ChemInformant addresses these limitations by providing a robust, workflow-centric Python client that abstracts the complexity of PubChem API interactions while ensuring data integrity and optimal performance. The library transforms multi-step data acquisition tasks into single, elegant function calls, enabling researchers to focus on analysis rather than data retrieval mechanics.

2. Key Features

Analysis-Ready Pandas/SQL Output

The core API returns either a clean Pandas DataFrame or direct SQL output, eliminating data wrangling boilerplate and enabling immediate integration with both the Python data science ecosystem and modern database workflows.

Automated Network Reliability

Ensures workflows run flawlessly with built-in persistent caching, smart rate-limiting, and automatic retries. Transparently handles API pagination for large-scale queries, delivering complete result sets without manual intervention.

Flexible & Fault-Tolerant Input

Natively accepts mixed lists of identifiers (names, CIDs, SMILES) and intelligently handles invalid inputs by flagging them with clear status in the output, ensuring a single bad entry never fails an entire batch operation.

Guaranteed Data Integrity

Employs Pydantic v2 models for rigorous, runtime data validation when using the object-based API, preventing malformed or unexpected data from corrupting analysis pipelines.

Terminal-Ready CLI Tools

Includes chemfetch and chemdraw for rapid data retrieval and 2D structure visualization directly from the terminal, perfect for quick lookups without writing scripts.

2.1 Comparison with Existing Tools

ChemInformant addresses critical gaps in the current landscape of chemical information clients.

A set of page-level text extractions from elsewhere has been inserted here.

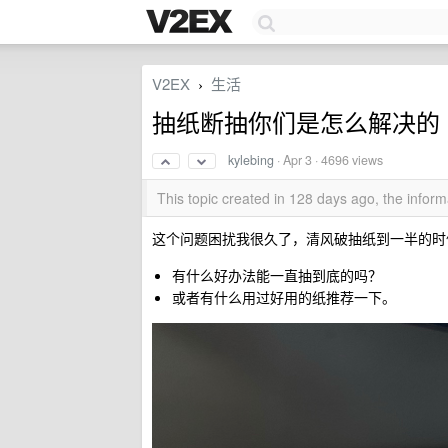
V2EX
生活
›
抽纸断抽你们是怎么解决的
kylebing
·
Apr 3
· 4696 views
This topic created in 128 days ago, the info
这个问题困扰我很久了，清风破抽纸到一半的时
有什么好办法能一直抽到底的吗？
或者有什么用过好用的纸推荐一下。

The following comparison highlights key advantages over widely-used alternatives:

Key Feature	ChemInformant	PubChemPy	PubChemR	webchem	ChemSpiPy
Platform	Python	Python	R	R	Python
Primary Database	PubChem	PubChem	PubChem	Multi-DB	ChemSpider
Persistent Caching	Yes	No	No	No	No
Rate-Limiting & Retries	Yes	No	No	Partial	No
Batch Retrieval	Yes	Partial	Partial	Partial	Partial
Mixed Identifier Support	Yes	No	No	No	No
Fault Tolerance	Yes	No	No	No	No
Runtime Type Safety	Yes	No	Partial	No	No
Project Activity	Active	Inactive	Active	Active	Inactive

Notes: Persistent Caching stores results locally to accelerate repeated queries. Rate-Limiting & Retries manages API request limits and server errors for robust automation. Fault Tolerance reports status per-item in batch queries, avoiding complete failure on single errors.

3. Quick Start

3.1 Basic Usage

import ChemInformant as ci # Define identifiers - mixed types supported identifiers = ["aspirin", "caffeine", 1983] # 1983 is paracetamol's CID # Specify properties to retrieve properties = ["molecular_weight", "xlogp", "cas"] # Get data as Pandas DataFrame df = ci.get_properties(identifiers, properties) # Save to SQL database ci.df_to_sql(df, "sqlite:///chem_data.db", "results", if_exists="replace") print(df)

3.2 Expected Output

3.3 Command Line Usage

4. Installation

5. Performance

The benchmark script (benchmark.py) compares ChemInformant with existing Python clients using 285 unique drug names across 6 properties, measuring retrieval speed in compounds per second for different caching scenarios (from JOSS publication).

5.1 Download Statistics

6. API Reference

6.1 API Structure Overview

ChemInformant provides two main API approaches: Convenience Functions for single compound queries and the get_properties API for batch/complex queries.

graph LR A["ChemInformant API
Entry Point"] --> B["Query Strategy
Selection"] B -->|"Single Compound
Quick Access"| C["Convenience Functions
22 Specialized Methods"] B -->|"Batch Processing
Complex Queries"| D["get_properties API
Four Operational Modes"] C --> C1["Basic Properties
molecular_weight, formula
canonical_smiles, cas"] C --> C2["Descriptors
exact_mass, tpsa
complexity, charge"] C --> C3["Molecular Counts
h_bond_counts, rotatable_bonds
heavy_atoms"] C --> C4["Identifiers
inchi, inchi_key
stereo_counts"] D --> D1["Mode 1: CORE
get_properties(identifiers)
22 essential properties"] D --> D2["Mode 2: Custom
get_properties(ids, properties)
user-specified selection"] D --> D3["Mode 3: Enhanced
get_properties(ids, include_3d=True)
36 properties + 3D data"] D --> D4["Mode 4: Complete
get_properties(ids, all_properties=True)
comprehensive dataset"] classDef entryNode fill:#ffffff,stroke:#2c3e50,stroke-width:2px,color:#2c3e50 classDef decisionNode fill:#f8f9fa,stroke:#34495e,stroke-width:2px,color:#2c3e50 classDef categoryNode fill:#ecf0f1,stroke:#7f8c8d,stroke-width:1.5px,color:#2c3e50 classDef methodNode fill:#fdfdfd,stroke:#95a5a6,stroke-width:1px,color:#2c3e50 classDef modeNode fill:#f4f6f7,stroke:#bdc3c7,stroke-width:1px,color:#2c3e50 class A entryNode class B decisionNode class C,D categoryNode class C1,C2,C3,C4 methodNode class D1,D2,D3,D4 modeNode

6.3 get_properties API (Four Calling Modes)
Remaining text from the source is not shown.